(Collected data)
────────────────────────────────────────

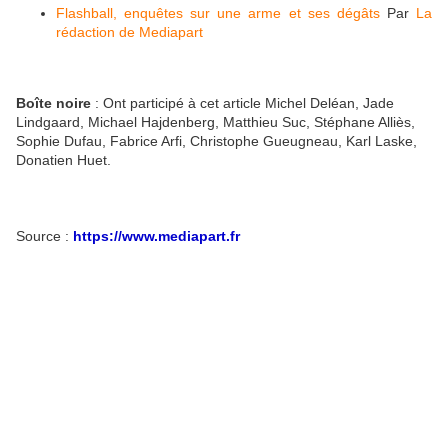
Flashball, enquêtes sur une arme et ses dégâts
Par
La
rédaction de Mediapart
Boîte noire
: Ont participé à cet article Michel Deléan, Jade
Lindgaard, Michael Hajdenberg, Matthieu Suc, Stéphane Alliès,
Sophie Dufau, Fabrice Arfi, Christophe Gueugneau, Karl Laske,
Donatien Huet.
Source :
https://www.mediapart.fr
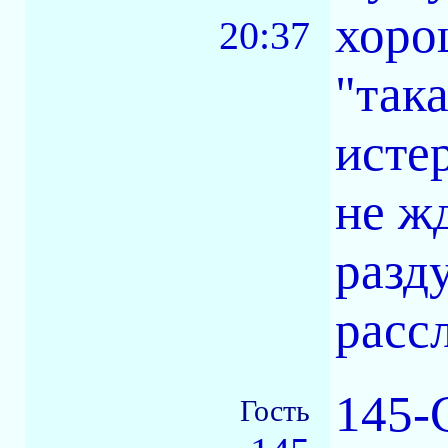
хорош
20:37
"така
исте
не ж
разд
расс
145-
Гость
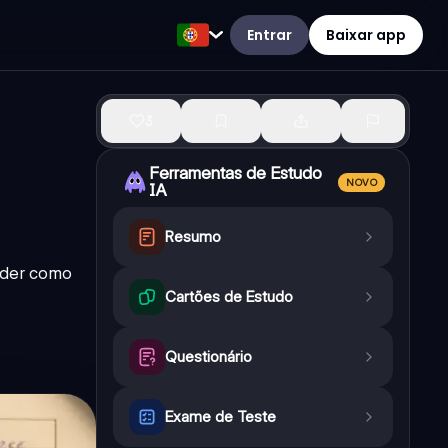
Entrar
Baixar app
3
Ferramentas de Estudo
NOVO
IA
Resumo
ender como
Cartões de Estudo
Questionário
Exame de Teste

────────────────────────────────────────

Directions for this task |
Please count the lines in the records that hold the string "Estudo", and give the number alone.

Reply to the exercise |
2